Mellot, who starred as Owen in the opening of the show this weekend, gave magnificent life to this unique character. For those who may be unfamiliar with the story, Owen Meany is a very small boy who grows up in the 1960s with the story’s narrator, John Wheelwright. Owen has visions sent from God predicting the deaths of people he loves, including himself.

In the beginning, the play feels surprisingly religious to be showing at a non-affiliated theater, as John discusses his religious beliefs and Owen drones on about faith.

However, as the play progresses, the general message begins to change. As John gets caught up in the minutiae of the different sects of Christianity, Owen chimes in to criticize all the complex and nuanced views on faith, comparing them with his own take on a simpler God.
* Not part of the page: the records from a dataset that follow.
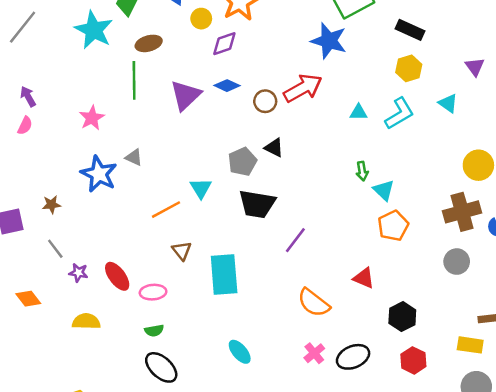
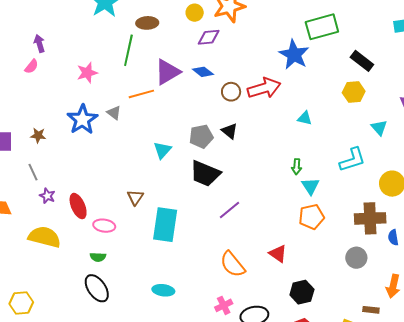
cyan L-shape: (399, 113) -> (352, 160), moved
orange line: (166, 210) -> (141, 94), moved
yellow semicircle: (86, 321) -> (45, 237), size x1.4
cyan ellipse: (240, 352) -> (163, 290), turned -55

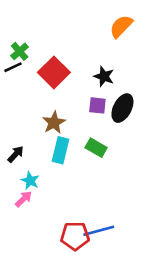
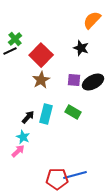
black star: (104, 76) -> (81, 48), moved
black ellipse: (122, 108) -> (93, 82), turned 35
brown star: (54, 123) -> (41, 80), moved
black arrow: (16, 154) -> (28, 117), moved

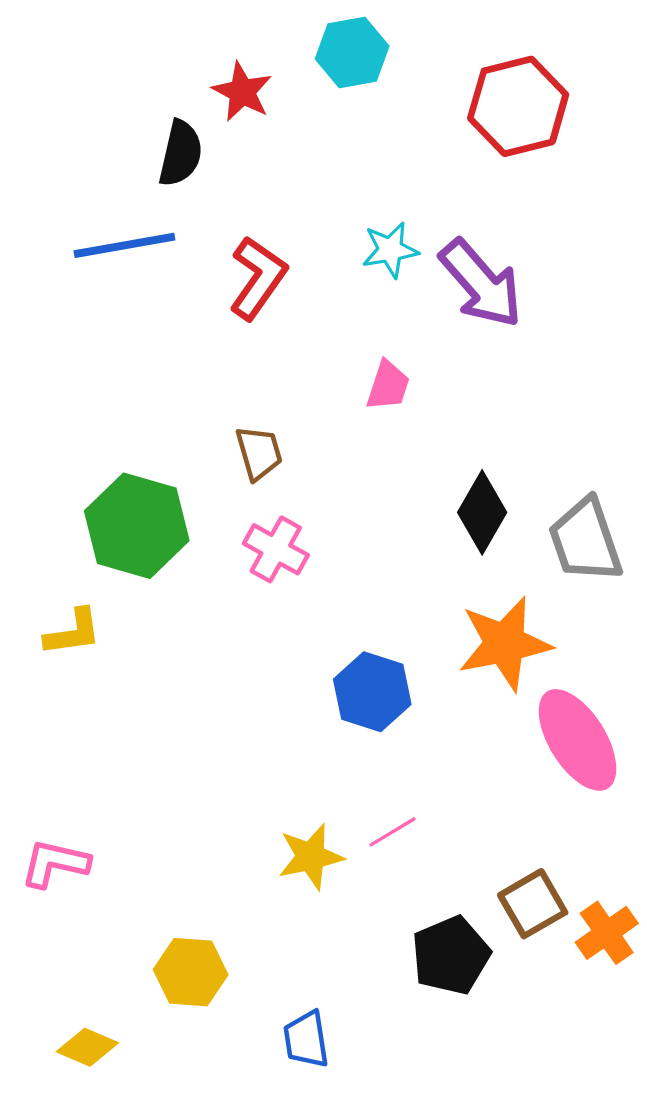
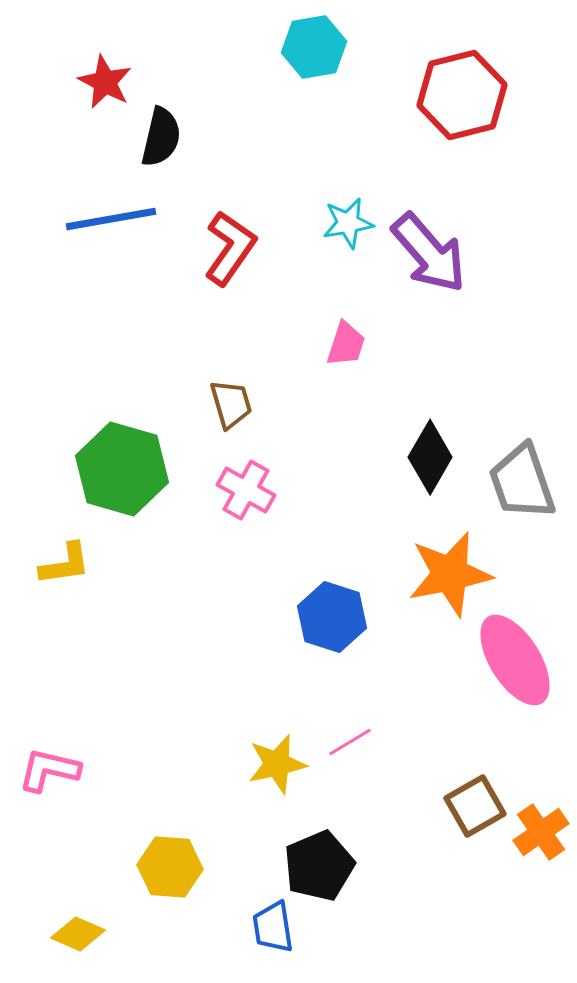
red star: (242, 92) -> (105, 82), moved
black pentagon: (451, 955) -> (319, 866), moved

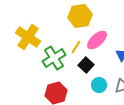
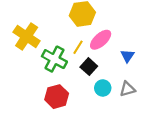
green cross: (54, 58) -> (54, 59), turned -30

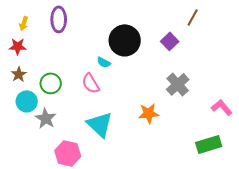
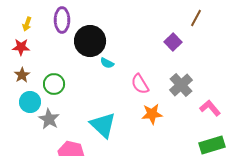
black circle: (125, 40) -> (90, 41), moved
pink semicircle: (91, 83) -> (140, 84), moved
pink L-shape: (222, 107) -> (210, 108), moved

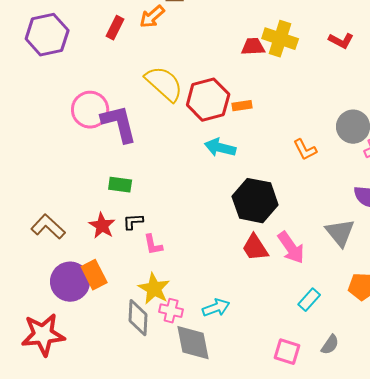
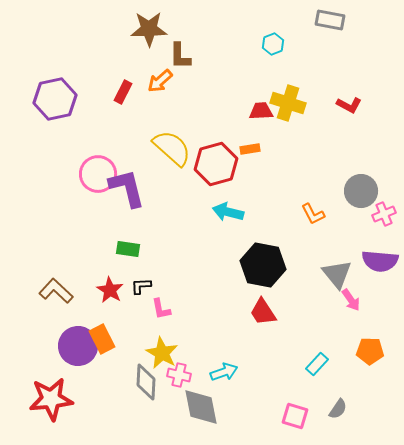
orange rectangle: (242, 106) -> (250, 149), moved
gray triangle: (340, 233) -> (337, 274), moved
pink arrow: (291, 248) -> (351, 300), moved, size x0.7

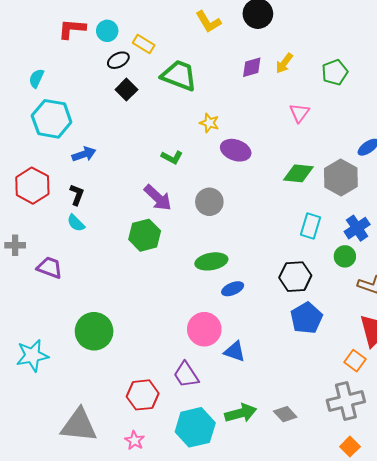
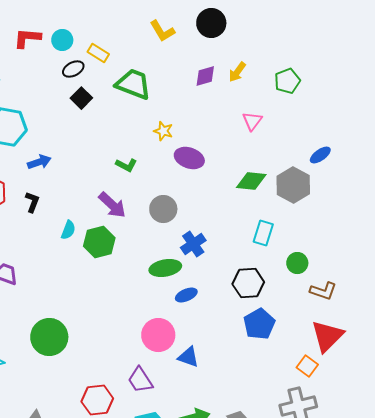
cyan semicircle: (76, 223) -> (68, 230), moved, turned -114
blue cross: (357, 228) -> (193, 244), moved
The play does not encourage you to convert to Christianity or anything like that; instead, it gives face to the many ways that Christianity is interpreted and the petty quarrels that different Christians have with one another.

Playhouse in the Park’s prop design team did a fantastic job with the stage in this production, too. Many times during the show, Owen hooks wires descending from the rafters to his trousers and is launched 10- to 15-feet into the air. And a rising and sinking rectangular trap door in the middle of the stage serves to bring new characters and props into the scenes in an interesting manner — whether it be a kitchen table set up for Thanksgiving dinner or one of the many coffins that appear throughout the show.

GO: “A Prayer For Owen Meany,” Cincinnati Playhouse in the Park, 962 Mt. Adams Circle, through Oct. 1, 7:30 p.m. Tuesday-Thursday, 8 p.m. Friday, 4 p.m. and 8 p.m. Saturday, 2 p.m. and 7 p.m. Sunday. $95, $80, $65 or $40 depending on price zone. See www.cincyplay.com for more info.